Abrams M1A1 Main Battle Tank
Mitt Romney has made maintenance of a large military a key component of his platform. He has criticized Barack Obama for planning to cut a "trillion dollars" from the defense budget. Of course he never bothers to indicate that this represents ten years of cuts, as it would sound far less dramatic to talk in terms of the annual cuts. In actuality, the trillion dollars in cuts in defense spending is what may result from the sequester provision of the Budget Control Act, which was passed by Congress back in August to resolve the debt ceiling crisis after the Tea Party Republicans threatened to shut down the government and have it default on its obligations. The President signed the Budget Control Act into law with a gun held squarely to the country's head by the Tea Party caucus. (I won't relive the events of August here, other than to say terrorists come in all shapes, sizes and political persuasions, only a few of which can be addressed by Predator drones.) It wasn't the act of signing the BCA into law that poses a potential problem for defense spending, it was the intransigence of the GOP members on the Super-Committee towards accepting some modest level of tax increases as part of a deficit reduction plan. When the Super-Committee failed in November, through no fault of the President, the sequestration provisions were triggered. So Romney's claim that President Obama plans to cut a "trillion dollars from defense spending" is a lie. And he knows it, and he doesn't care that he lies about it to the American people.

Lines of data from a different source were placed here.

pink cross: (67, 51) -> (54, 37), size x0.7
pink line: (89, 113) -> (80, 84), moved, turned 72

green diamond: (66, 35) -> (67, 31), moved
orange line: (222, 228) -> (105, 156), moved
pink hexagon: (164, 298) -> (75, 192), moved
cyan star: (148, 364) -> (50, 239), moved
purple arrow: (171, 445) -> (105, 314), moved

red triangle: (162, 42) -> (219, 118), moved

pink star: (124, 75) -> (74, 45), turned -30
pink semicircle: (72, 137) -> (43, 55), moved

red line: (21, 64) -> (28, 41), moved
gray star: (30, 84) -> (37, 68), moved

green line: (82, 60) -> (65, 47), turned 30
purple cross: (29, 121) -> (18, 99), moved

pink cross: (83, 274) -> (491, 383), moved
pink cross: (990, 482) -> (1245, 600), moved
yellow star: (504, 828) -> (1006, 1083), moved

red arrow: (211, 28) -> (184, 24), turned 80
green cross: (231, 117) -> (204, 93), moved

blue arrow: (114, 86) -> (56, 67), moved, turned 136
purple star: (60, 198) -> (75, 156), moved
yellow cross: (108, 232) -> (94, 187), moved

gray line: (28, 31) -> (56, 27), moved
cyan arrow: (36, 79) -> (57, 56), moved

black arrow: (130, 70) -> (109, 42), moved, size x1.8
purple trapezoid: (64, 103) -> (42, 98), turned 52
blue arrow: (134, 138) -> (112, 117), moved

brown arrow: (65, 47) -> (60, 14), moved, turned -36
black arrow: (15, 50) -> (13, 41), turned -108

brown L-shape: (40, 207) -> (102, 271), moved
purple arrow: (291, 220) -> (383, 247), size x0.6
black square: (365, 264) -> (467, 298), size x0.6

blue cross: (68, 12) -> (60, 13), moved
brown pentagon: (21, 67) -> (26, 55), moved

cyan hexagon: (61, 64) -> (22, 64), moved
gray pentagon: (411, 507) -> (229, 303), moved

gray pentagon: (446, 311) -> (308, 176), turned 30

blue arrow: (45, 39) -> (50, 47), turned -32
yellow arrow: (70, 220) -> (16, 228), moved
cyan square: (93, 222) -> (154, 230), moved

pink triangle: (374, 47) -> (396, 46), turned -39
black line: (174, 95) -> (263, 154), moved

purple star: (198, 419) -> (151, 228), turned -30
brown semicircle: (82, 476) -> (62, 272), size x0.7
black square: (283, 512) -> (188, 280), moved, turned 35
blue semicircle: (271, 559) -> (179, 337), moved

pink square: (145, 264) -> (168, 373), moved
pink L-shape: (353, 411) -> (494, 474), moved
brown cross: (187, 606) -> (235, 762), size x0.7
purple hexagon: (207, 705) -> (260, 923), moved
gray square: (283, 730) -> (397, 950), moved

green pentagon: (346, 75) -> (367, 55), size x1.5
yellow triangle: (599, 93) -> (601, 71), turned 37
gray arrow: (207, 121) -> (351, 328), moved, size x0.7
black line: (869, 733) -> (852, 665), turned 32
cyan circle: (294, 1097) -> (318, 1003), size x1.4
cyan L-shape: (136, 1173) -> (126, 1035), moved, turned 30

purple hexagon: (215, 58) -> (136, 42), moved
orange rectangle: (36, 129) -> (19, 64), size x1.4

But it gets even better in terms of Romney's mendacity. He also talks about the one trillion in cuts to defense spending posing a severe threat to the power of the United States to project its military power in the world. But the sequestration provision doesn't require a set amount of cuts to defense spending. It requires a set amount of cuts to security spending, which includes the U.S. military, homeland security, intelligence, nuclear weapons, diplomacy, and foreign aid. Congress in each budget will be free to carve much of the security spending.from the security programs other than defense. For example, homeland security has an annual budget of almost $100 billion dollars, and has been spending about two-thirds of that amount, so much could be cut there. We don't need enough nuclear weapons to blow up the planet a dozen times over, so if the opposition of the Tennessee (Oak Ridge Lab) and New Mexico (Sandia Lab) congressional delegations could be blunted, much could be cut from nuclear weapons programs. Moreover, under the sequestration rules, the spending caps are split equally between "security" and "non-security" discretionary spending only for fiscal 2012 and fiscal 2013. After that, non-security discretionary spending could always be targeted more heavily. And, of course, a more sane way to balance the budget than sequestration could be pursued, similar to the grand approach the president sought to work out with John Boehner a year ago, before the Tea Partiers balked. For example, Republicans could agree to raise taxes by a small percentage of reductions in spending.